The edge. The parapet rose up three feet, its surface slick with tar and bird droppings. The top was curved and would not provide good purchase, but she needed to anchor on it nonetheless for her leap. She could hear her coach’s voice in her mind:
The greater the speed at takeoff, the longer the trajectory of the center of mass.…

She hurtled forward, her feet striking the ground in perfectly spaced strides.

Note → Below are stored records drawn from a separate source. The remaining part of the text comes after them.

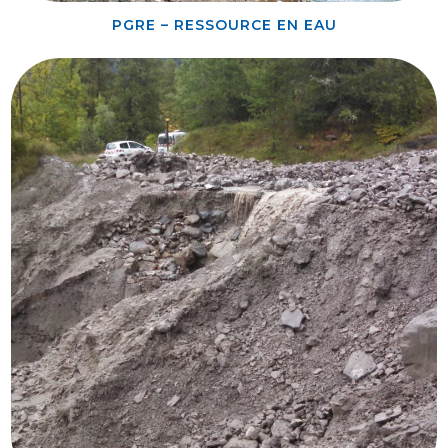
PGRE – RESSOURCE EN EAU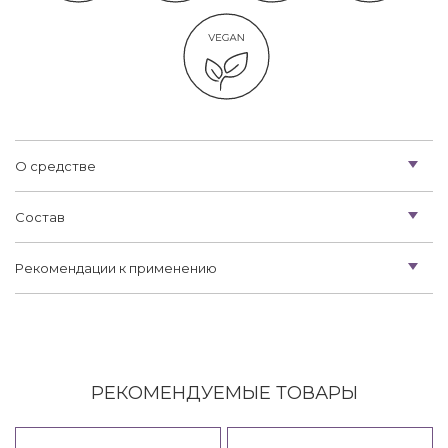
О средстве
Состав
Рекомендации к применению
РЕКОМЕНДУЕМЫЕ ТОВАРЫ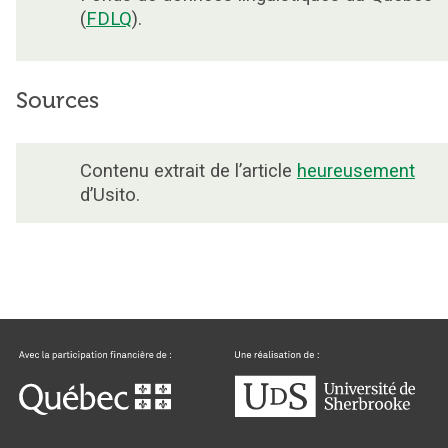
(
FDLQ
).
Sources
Contenu extrait de l’article
heureusement
d’Usito.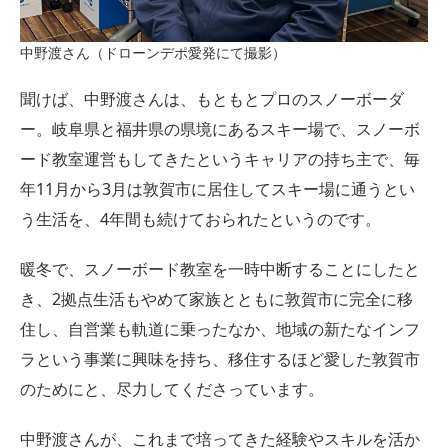
中野渡さん（ドローンデポ愛発にて撮影）
聞けば、中野渡さんは、もともとプロのスノーボーダ
ー。岐阜県と福井県の県境にあるスキー場で、スノーボ
ード教室運営もしてきたというキャリアの持ち主で、毎
年11月から3月は敦賀市に居住してスキー場に通うとい
う生活を、4年間も続けておられたというのです。
暖冬で、スノーボード教室を一時中断することにしたと
き、2拠点生活もやめて家族とともに敦賀市に完全に移
住し、自営業も軌道に乗ったなか、地域の新たなインフ
ラという事業に興味を持ち、移住するほど愛した敦賀市
のためにと、尽力してくださっています。
中野渡さんが、これまで培ってきた経験やスキルを活か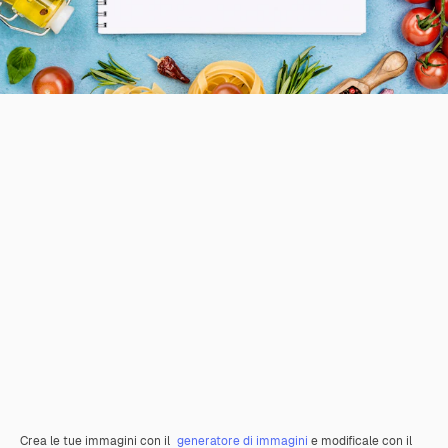
Crea le tue immagini con il
generatore di immagini
e modificale con il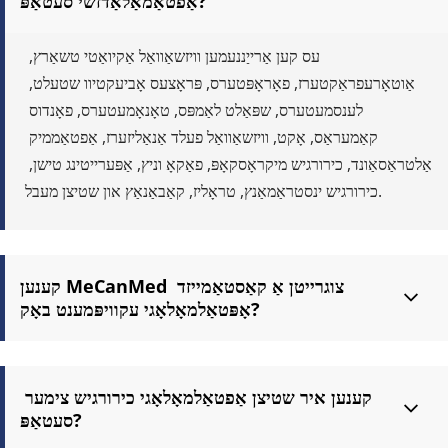
אַפטאַמאַלאַדזשי סעטאַפּ?
עס קען אַרייַננעמען וויזשאַוואַל אַקיואַטי טשאַרץ, 
אַוטאָרעפראַקטערז, פאָראָפּטערס, פּראָצעס אָביעקטיוו שטעלט, 
לענסמעטערס, שפּאַלט לאַמפּס, טאָנאָמעטערס, פאָנדוס 
קאַמעראַס, אָקט, וויזשאַוואַל פעלד אַנאַליזערז, אַפטאַממיק 
אַלטראַסאַונד, כירורגיש מיקראָסקאָפּ, פאַקאָ וניץ, אַפּערייטינג טישן, 
כירורגיש ינסטראַמאַנץ, טראָליז, קאַבאַנאַץ און שטיצן מעבל.
קענען MeCanMed צוגרייטן אַ קאַסטאַמייזד 
אָפּטאַלמאָלאָגי עקוויפּמענט באָק?
יא. מיר קענען צוגרייטן אַ פּלאַץ-דורך-צימער BOQ באזירט אויף דיין שטאָק פּלאַן, 
קליניש באַדינונגס, פּאַציענט באַנד, פּרויעקט טיפּ און בודזשעט.
קענען איר שטיצן אַפטאַלמאָלאָגי כירורגיש צימער 
סעטאַפּ?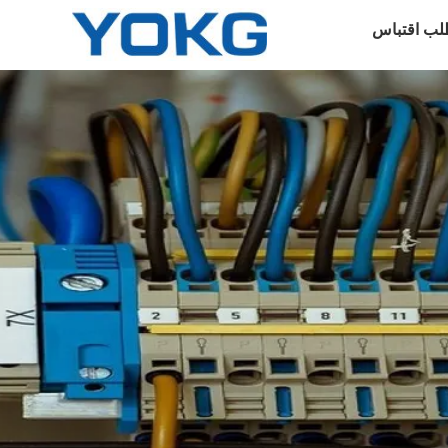
لب اقتباس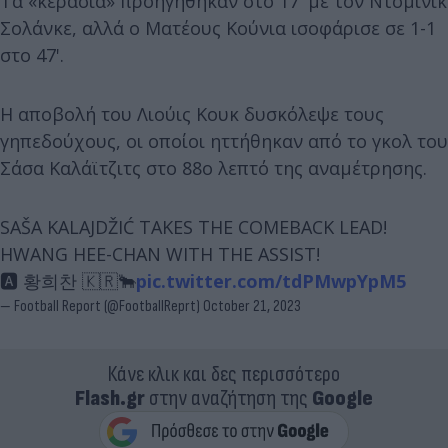
Τα «κεράσια» προηγήθηκαν στο 17' με τον Ντόμινικ
Σολάνκε, αλλά ο Ματέους Κούνια ισοφάρισε σε 1-1
στο 47'.
Η αποβολή του Λιούις Κουκ δυσκόλεψε τους
γηπεδούχους, οι οποίοι ηττήθηκαν από το γκολ του
Σάσα Καλάϊτζιτς στο 88ο λεπτό της αναμέτρησης.
SAŠA KALAJDŽIĆ TAKES THE COMEBACK LEAD!
HWANG HEE-CHAN WITH THE ASSIST!
🅰️ 황희찬 🇰🇷🐂
pic.twitter.com/tdPMwpYpM5
— Football Report (@FootballReprt)
October 21, 2023
Κάνε κλικ και δες περισσότερο
Flash.gr
στην αναζήτηση της
Google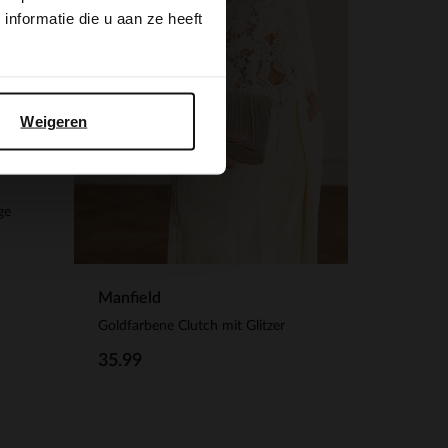
nformatie die u aan ze heeft
Weigeren
ge
Manfield
Goldfarbene Clutch mit Glitzer
35.99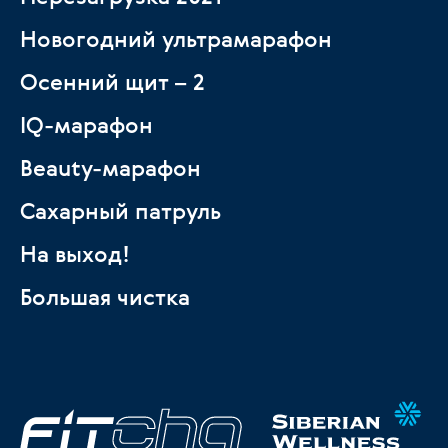
Новогодний ультрамарафон
Осенний щит – 2
IQ-марафон
Beauty-марафон
Сахарный патруль
На выход!
Большая чистка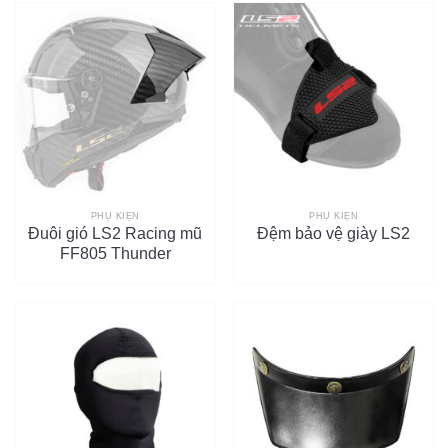
PHỤ KIỆN
PHỤ KIỆN
Đuôi gió LS2 Racing mũ
Đệm bảo vệ giày LS2
FF805 Thunder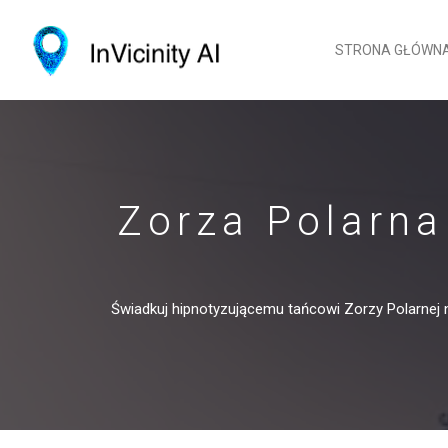
STRONA GŁÓWN
Zorza Polarna
Świadkuj hipnotyzującemu tańcowi Zorzy Polarnej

She pushed off and hit the top of the wall with her right foot, imagining every winning approach and every record-breaking jump she’d ever landed.

And then she was airborne.

As she passed over the space below, time stretched and somehow made room for a stream of memories: arriving at the doors of the high school on the first day of freshman year, her new backpack still stiff and stuffed with supplies and books, her hair soft and shiny from an hour with the blow dryer, wishing she could both disappear and be noticed. Eating lunch with Nikki and Emma under the sycamore tree during their sophomore year. Surrounded by kids the day she came back to school after Madelyn’s funeral in her junior year, the center of a hug that seemed to encompass a hundred students. Hanging out on the benches near the entrance after school the Monday after she met Tanner last fall, telling Nikki and Emma about the amazing boy from the climbing gym.